Today’s Market Trend

By Published On: September 14, 2017Categories: Crude, Diesel, Gasoline

Lifted by bullish data from OPEC, the EIA, and the IEA, crude prices are up this morning to $49.85, a gain of $1.51 from yesterday’s opening price. Prices rose throughout the day yesterday, picking up nearly a dollar during the day. This morning continues the rise, with prices gaining 55 cents since their close last night.

Refined products have been more mixed. Gasoline prices fell yesterday and remain down, while diesel prices are close to their 2-year high of $1.80. Gasoline prices continue to fall as refineries come back online and run rates increase in Houston. Prior to Harvey and Irma, gas prices were trading in the $1.57-$1.60 range, so prices seem to be returning to those lower levels. Yesterday, gasoline prices gave up over a penny to close the day at $1.6473. Gasoline prices today are $1.6397, a .76 cent loss from yesterday’s close.

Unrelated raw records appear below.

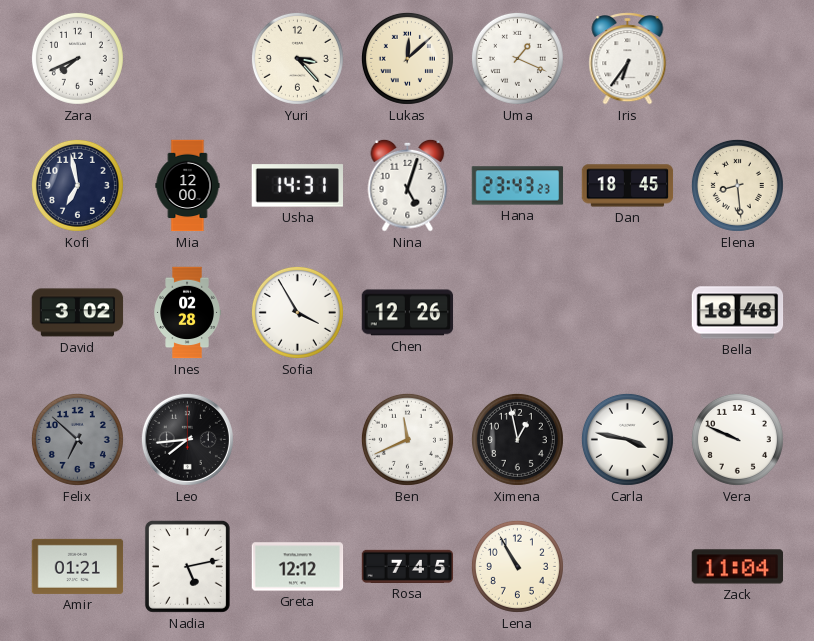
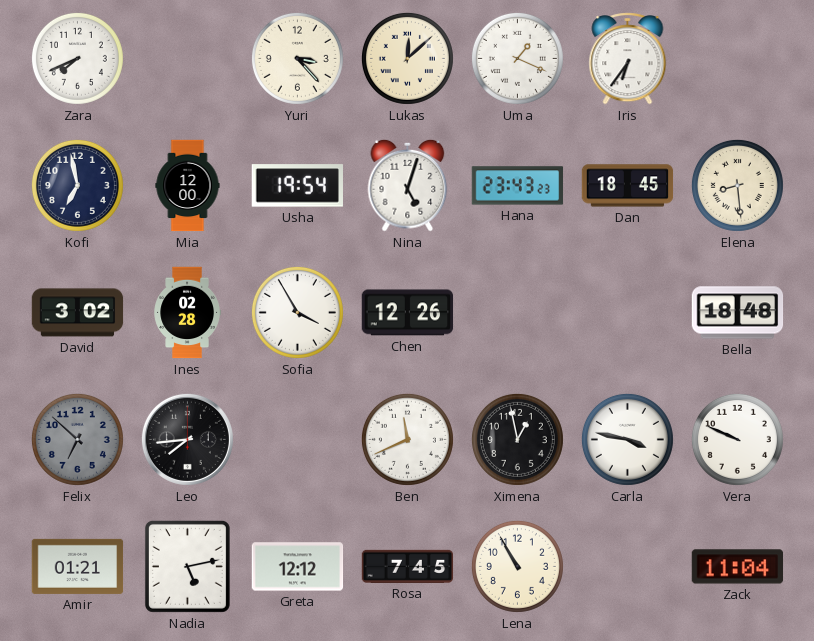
Usha: 14:31 -> 19:54
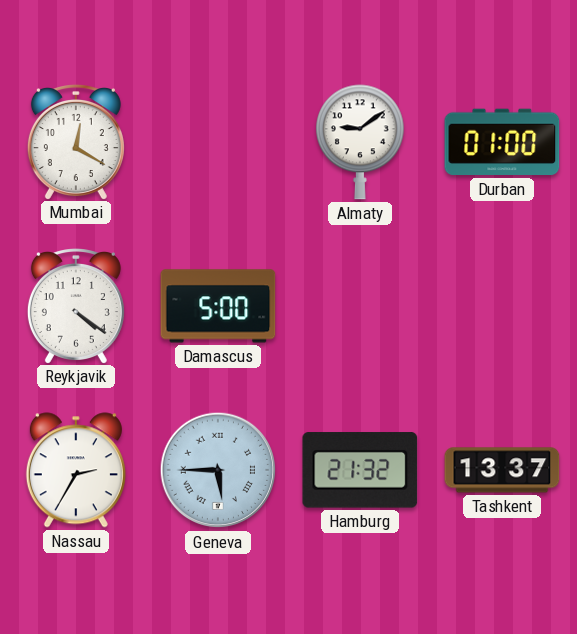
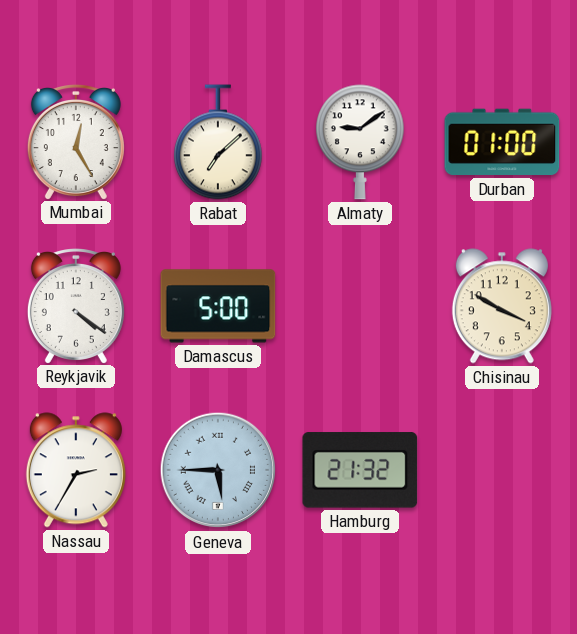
Mumbai: 12:20 -> 12:25
Rabat: none -> 7:08
Chisinau: none -> 3:50
Tashkent: 13:37 -> none
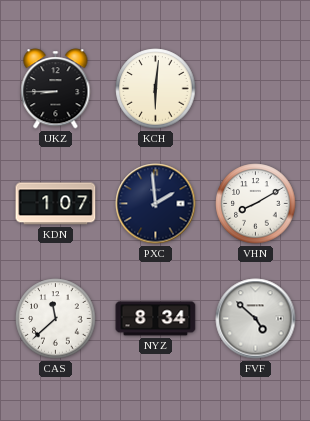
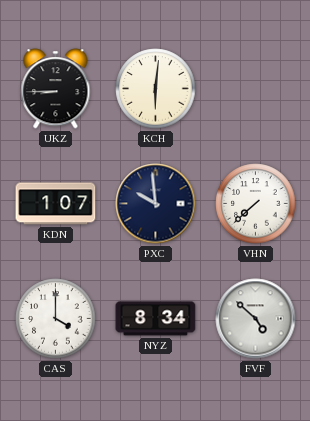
PXC: 1:59 -> 9:59
VHN: 8:10 -> 7:38
CAS: 11:38 -> 4:00
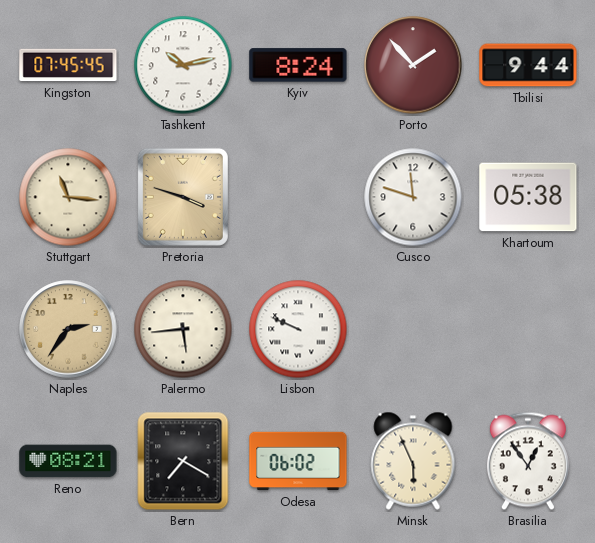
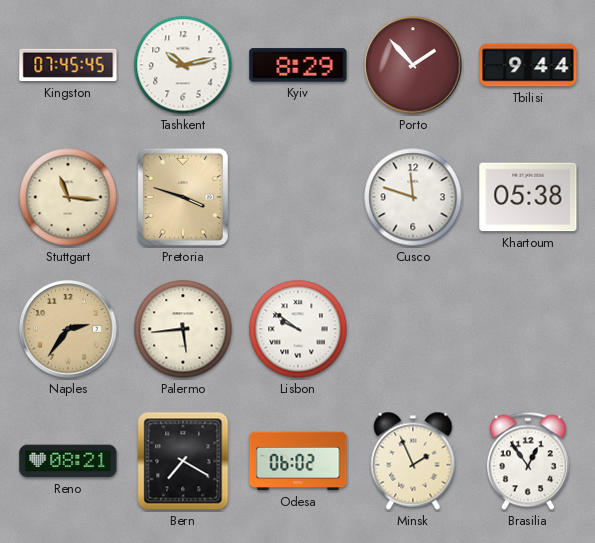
Kyiv: 8:24 -> 8:29
Lisbon: 9:49 -> 9:51
Minsk: 5:56 -> 1:56
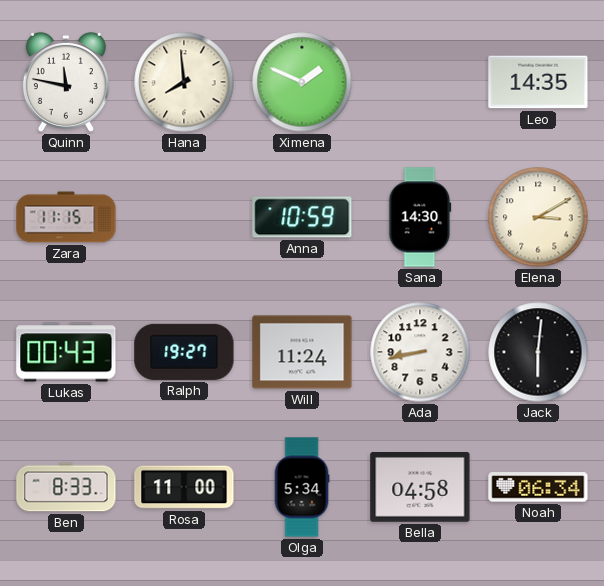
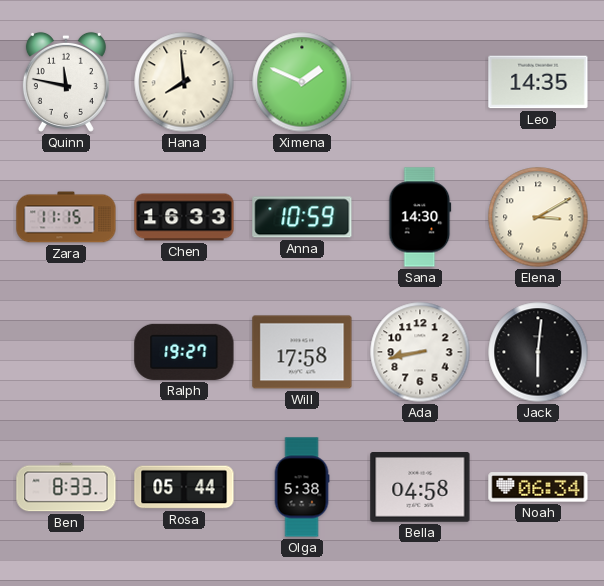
Chen: none -> 16:33
Lukas: 00:43 -> none
Will: 11:24 -> 17:58
Rosa: 11:00 -> 05:44
Olga: 5:34 -> 5:38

Diesel prices peaked last Friday at $1.7983, the highest level since July 2015. Unlike gasoline, this was not a brief surge followed by a correction – diesel prices have remained high. Since Friday, prices dropped to the low $1.70 range, but today prices are nearing their 2-year high once again. Diesel prices are $1.7819, up 1.34 cents this morning after gaining 2.5 cents yesterday.

The EIA released its inventory data, though you wouldn’t know it by looking at the market. Crude oil stocks gained 5.9 MMbbls, in line with expectations, while gasoline stocks exceeded expectations with an 8.4 MMbbl draw. Traditionally a build for crude stocks would make prices fall, while falling gasoline stocks would cause prices to rise. Markets have been surprisingly level-headed about the inventory report, since the data only shows short-term disruptions, not long-term trends. We’ll see how long that level-headedness lasts.

As we noted yesterday, prices are rising largely in response to bullish reports from the IEA, OPEC, and the EIA. The overall trend showed higher demand estimates for the remainder of the year, mixed with lower production. Part of that low production is related to temporary disruptions (militant attacks on Libya’s El Sharara field, Harvey hitting the Gulf Coast, etc.) which are mostly passed, so next month’s reports may change their tone and highlight September production increases relative to August.